Vietnam was always more of a domestic-politics issue than a geopolitical one: the Democrats feared being perceived as being “weak on Communism” because that impacted the results of elections. Throwing treasure and American lives away in Vietnam was pure domestic politics from 1961-68 (once mired, Democrats feared being tagged as the party that “lost Vietnam”), and thereafter the treasure and lives were sacrificed on the equally contrived Nixon-Kissinger policy of avoiding losing geopolitical face with a withdrawal that amounted to surrender.
Though it is not well known, the Federal Bureau of Investigation (FBI) was ordered to devote essentially all its resources to suppressing dissent in these years. Teams assigned to organized crime were reassigned to track down draft resisters and other political malcontents.
COINTELPRO was a vast program devoted to illegally entrapping, beating up and undermining any and all political resistance to the war and the government’s increasingly heavy-handed oppression of dissent.
Simply put: when lies no longer work, governments freak out and devote their resources not to eliminating wars of choice, cronyism and corruption but to suppressing dissent and resistance to those policies.
The U.S. government has always been free to pursue wars of choice with its professional military, with little risk of widespread political blowback. A variety of “splendid little wars” have been waged, generally for conquest or enforcement of hemispheric hegemony. The government’s success in rallying the nation during World War II instilled a false confidence that merely raising the flag of existential threat would be enough to eliminate dissent and elicit compliance in the masses.
Vietnam was the first time the American public went through the process of buying the usual “threat” justification for war, questioning the threat and eventually rejecting the state’s narrative. The government responded by lashing out at its own citizenry, engaging in a full spectrum of illegal and blatantly immoral actions designed not to right wrongs or fix broken policies, but to suppress dissent and resistance to destructive policies and broken systems.
The U.S. government is not unique in this; on the contrary, all governments, by their very nature as concentrations of coercive power, will pursue the same path. Rather than confess the government is operated by cronies, for cronies, the machinery of the state will increasingly be turned on its citizenry.

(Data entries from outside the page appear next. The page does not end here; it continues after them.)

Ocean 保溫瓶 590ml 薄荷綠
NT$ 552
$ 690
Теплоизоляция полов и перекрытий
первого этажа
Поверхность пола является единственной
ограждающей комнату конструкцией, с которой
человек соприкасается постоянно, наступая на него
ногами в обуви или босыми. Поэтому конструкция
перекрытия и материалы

Rendering unto Caesar that which is Caesar’s is no longer enough; abiding by the laws of the land are no longer enough. What the state demands is not just compliance with its countless laws and regulations, but absolute obedience to its narratives and policies.
Anyone who withholds obedience is quickly deemed a traitor–not to the nation or its Constitution, but to the state itself, which is ultimately a collection of cronies and self-serving vested interests protecting their fiefdoms at the expense of the citizenry.

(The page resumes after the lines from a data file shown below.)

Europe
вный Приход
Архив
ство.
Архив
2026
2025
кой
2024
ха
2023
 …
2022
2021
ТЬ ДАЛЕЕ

When lying is no longer enough to gain compliance, then the organs of security are unleashed on dissent and resistance.This process is well under way in nation-states around the world.
If I had to pick the two key operative dynamics of the next 20 years, I would choose:
1. The over-expansion and implosion of credit/debt bubbles.
2. The over-reach of the central state as it seeks to win the hearts and minds of its people by ruthlessly suppressing dissent.
The two dynamics are of course causally connected. Central states depend entirely on credit bubbles for their financial survival, and on enforcing increasingly untenable official narratives for their legitimacy.
Both are unraveling, and will continue to unravel, no matter how many state resources are thrown at the symptoms of political illegitimacy, rather than at the root causes of that illegitimacy.